This found poem is the project I created for the theme of the short story “The Monkey’s Paw” by William W. Jacobs.
I picked this particular background because the grave/cross represents Herbert’s grave, as said on page 4, line 215, “Having buried their son in the huge new cemetery two miles away, the old couple came back to a house full of shadow and silence.” The background also includes a Grim Reaper, which is the personification of death, to represent the theme of death and fate in the short story.
“He wanted to show that fate ruled people’s lives, and that to interfere with fate only caused deep sadness.”

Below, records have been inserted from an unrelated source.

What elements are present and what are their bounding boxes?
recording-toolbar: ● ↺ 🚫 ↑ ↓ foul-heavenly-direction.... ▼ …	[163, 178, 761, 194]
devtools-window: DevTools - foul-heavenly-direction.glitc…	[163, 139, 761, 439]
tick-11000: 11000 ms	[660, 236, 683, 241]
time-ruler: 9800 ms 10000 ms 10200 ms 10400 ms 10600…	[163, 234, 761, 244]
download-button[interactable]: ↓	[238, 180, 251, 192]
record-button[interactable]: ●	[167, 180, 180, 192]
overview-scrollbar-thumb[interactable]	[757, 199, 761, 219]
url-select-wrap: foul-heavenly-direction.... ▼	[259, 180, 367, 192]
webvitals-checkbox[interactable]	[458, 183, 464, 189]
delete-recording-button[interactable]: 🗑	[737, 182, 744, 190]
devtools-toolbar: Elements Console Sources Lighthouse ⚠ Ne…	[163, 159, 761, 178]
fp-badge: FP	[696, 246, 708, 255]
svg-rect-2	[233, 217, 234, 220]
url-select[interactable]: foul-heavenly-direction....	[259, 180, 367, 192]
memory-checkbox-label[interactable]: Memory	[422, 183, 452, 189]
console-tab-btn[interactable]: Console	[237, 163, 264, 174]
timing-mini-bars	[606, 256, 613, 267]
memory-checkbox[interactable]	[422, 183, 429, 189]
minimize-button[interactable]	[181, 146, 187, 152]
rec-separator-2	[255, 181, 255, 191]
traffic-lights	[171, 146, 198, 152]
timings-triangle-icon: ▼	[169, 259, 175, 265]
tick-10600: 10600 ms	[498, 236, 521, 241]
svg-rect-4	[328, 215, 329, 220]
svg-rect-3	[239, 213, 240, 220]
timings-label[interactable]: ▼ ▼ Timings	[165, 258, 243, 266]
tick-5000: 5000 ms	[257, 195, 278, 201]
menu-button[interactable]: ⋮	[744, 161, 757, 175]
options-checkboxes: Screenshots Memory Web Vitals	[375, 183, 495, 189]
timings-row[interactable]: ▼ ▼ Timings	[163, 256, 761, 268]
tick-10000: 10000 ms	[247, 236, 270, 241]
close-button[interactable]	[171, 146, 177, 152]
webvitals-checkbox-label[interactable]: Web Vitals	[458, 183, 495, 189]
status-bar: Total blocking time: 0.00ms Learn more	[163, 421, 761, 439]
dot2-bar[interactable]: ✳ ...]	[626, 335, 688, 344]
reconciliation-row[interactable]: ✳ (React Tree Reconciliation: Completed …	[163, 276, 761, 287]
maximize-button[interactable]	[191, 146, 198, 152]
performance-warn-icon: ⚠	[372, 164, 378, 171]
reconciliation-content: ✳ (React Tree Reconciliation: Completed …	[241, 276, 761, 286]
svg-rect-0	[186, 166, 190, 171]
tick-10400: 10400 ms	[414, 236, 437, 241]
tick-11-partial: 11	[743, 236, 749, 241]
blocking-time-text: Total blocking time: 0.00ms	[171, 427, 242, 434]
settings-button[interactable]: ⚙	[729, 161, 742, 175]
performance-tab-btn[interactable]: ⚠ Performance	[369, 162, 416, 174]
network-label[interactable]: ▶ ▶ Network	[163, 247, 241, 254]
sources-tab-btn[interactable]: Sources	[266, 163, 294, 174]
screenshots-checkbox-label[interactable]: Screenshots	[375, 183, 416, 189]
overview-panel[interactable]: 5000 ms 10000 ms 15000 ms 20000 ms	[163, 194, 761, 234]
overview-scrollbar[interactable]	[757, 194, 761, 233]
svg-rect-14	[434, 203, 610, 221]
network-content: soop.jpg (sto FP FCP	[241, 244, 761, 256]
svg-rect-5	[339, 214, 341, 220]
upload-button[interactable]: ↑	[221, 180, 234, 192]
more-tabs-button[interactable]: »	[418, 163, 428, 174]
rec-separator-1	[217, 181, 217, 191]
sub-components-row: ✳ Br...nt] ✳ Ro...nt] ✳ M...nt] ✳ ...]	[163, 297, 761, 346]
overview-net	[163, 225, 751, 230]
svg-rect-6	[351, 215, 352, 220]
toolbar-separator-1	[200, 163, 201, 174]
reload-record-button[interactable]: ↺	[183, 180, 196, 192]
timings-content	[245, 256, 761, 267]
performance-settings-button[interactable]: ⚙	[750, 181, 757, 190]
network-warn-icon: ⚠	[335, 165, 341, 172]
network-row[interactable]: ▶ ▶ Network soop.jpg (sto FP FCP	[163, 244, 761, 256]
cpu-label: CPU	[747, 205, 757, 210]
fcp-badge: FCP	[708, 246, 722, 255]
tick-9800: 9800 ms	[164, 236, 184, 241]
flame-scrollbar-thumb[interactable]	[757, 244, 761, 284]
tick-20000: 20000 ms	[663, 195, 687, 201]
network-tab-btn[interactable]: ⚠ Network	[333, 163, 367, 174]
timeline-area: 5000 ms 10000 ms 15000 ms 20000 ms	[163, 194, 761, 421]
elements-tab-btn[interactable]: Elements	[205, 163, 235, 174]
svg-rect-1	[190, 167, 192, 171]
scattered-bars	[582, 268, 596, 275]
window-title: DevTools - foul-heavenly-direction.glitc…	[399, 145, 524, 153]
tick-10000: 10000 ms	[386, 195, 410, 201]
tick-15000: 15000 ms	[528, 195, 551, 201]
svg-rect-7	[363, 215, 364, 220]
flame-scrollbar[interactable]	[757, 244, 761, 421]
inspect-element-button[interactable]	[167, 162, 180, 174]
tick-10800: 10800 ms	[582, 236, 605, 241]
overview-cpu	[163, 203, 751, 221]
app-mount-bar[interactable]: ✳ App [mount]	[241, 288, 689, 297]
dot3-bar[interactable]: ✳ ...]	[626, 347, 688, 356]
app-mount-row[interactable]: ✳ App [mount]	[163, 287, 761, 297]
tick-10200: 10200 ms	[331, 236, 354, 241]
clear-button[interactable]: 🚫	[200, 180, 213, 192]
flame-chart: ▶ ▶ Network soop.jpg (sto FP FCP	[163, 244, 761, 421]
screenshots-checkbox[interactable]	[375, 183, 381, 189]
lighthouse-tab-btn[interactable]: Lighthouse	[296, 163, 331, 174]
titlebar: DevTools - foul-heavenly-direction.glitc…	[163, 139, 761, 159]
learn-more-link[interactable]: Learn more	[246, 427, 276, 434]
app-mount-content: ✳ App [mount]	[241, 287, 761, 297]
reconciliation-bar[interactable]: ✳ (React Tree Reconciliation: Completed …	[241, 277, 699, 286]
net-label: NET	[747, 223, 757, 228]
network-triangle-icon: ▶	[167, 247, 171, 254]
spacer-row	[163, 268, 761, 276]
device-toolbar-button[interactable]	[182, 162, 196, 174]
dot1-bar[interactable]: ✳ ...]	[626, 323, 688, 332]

I believe that quote from page 1, line 58, is the theme of the story. In my found poem, I decided to use the words “Bring him back” and “Wish, wish”, with the word “death” and made it the largest sized word in the poem to add a strong feeling to represent the theme of poem. “Bring him back” and “wish, wish” represented the theme of fate in “The Monkey’s Paw” because “wish, wish” meant that Mrs. White wanted Mr. White to use the second wish to “Bring him (their son Herbert) back” from the dead. The word “death” and the phrases “the sinister meaner” and “not in any pain” represented how Herbert died because of the wish Mr. White made for 200 pounds, and what the words the man from Maw and Meggins meant to Mr. and Mrs. White. The words “fate” and “fear” was also made bigger than the other words because it was key words of the theme. The words “scraping”, “groping” and “breathless,” and the phrases “face was pale” and disappointment and misery” represented the state Mr. and Mrs. White was in while Herbert, back from the dead, started knocking on their door, and when Mrs. White realized that Herbert wasn’t at the door when she saw the empty streets.